Your instructions: Please show all lines of the records that include "frères".

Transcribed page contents
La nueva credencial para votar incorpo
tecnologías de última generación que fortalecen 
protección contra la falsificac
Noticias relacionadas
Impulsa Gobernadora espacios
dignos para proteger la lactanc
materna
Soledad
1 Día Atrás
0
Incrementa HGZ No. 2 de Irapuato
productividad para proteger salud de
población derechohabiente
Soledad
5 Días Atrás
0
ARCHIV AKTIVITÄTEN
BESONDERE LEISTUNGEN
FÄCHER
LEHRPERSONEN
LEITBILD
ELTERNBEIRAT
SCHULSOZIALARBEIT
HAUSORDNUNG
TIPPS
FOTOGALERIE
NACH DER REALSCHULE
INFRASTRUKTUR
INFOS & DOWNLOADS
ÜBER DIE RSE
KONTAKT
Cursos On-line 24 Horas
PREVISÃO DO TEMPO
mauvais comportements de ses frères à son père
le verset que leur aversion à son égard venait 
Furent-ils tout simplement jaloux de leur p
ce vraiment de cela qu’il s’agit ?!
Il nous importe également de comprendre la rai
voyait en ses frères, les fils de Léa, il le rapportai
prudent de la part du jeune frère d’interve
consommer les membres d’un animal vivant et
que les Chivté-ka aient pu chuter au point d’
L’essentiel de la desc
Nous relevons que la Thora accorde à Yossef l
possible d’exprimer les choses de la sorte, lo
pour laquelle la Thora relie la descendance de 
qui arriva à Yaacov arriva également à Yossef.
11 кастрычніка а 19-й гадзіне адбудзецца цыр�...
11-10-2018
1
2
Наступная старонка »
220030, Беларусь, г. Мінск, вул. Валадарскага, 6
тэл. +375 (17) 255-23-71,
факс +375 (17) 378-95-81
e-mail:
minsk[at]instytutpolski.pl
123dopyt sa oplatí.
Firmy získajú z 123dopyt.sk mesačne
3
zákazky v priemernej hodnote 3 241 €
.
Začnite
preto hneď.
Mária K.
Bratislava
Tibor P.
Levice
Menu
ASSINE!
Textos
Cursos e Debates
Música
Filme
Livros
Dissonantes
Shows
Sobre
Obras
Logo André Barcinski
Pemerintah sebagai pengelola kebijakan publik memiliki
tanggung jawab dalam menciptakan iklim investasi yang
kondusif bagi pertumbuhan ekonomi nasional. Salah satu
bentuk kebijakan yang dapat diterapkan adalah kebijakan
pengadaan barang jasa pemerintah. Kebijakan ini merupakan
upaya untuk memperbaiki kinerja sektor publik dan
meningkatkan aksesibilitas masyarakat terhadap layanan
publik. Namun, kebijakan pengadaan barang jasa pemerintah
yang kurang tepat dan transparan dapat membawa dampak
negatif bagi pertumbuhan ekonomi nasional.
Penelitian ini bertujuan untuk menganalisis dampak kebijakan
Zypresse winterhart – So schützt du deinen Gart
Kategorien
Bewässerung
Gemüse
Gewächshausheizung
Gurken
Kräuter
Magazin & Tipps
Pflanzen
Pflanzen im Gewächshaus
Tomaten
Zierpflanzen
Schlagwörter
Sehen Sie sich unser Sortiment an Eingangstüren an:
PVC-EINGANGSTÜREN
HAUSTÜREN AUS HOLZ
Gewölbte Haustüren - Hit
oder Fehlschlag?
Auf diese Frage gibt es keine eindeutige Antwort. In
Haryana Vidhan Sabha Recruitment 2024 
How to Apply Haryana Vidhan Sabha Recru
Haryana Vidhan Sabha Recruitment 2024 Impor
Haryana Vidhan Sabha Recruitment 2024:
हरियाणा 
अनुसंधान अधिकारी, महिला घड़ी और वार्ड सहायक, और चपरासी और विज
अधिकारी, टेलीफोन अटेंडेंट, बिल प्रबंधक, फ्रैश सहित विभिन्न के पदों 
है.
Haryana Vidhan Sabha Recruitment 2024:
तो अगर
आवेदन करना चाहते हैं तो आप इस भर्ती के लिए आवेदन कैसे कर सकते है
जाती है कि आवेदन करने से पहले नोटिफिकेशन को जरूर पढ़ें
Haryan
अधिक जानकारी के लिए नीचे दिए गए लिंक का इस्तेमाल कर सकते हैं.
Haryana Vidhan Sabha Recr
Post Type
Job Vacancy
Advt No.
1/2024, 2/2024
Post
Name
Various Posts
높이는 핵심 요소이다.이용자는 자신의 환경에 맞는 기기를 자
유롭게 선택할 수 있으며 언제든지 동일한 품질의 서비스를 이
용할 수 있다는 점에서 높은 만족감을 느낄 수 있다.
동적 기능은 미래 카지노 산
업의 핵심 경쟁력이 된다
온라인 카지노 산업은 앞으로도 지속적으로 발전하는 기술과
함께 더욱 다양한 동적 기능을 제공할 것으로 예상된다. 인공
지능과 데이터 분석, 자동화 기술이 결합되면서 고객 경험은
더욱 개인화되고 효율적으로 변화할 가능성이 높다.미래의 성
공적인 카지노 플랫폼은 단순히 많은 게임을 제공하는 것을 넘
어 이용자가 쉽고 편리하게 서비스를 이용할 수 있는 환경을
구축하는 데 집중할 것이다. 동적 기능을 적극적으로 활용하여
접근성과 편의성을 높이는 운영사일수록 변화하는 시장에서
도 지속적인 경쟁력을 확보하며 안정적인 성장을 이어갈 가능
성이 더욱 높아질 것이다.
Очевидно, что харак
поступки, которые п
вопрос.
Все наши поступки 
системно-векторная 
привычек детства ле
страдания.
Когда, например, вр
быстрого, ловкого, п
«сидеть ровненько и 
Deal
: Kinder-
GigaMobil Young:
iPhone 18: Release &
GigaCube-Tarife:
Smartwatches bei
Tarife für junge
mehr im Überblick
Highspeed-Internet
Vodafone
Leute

Written solution:
mauvais comportements de ses frères à son père
voyait en ses frères, les fils de Léa, il le rapportai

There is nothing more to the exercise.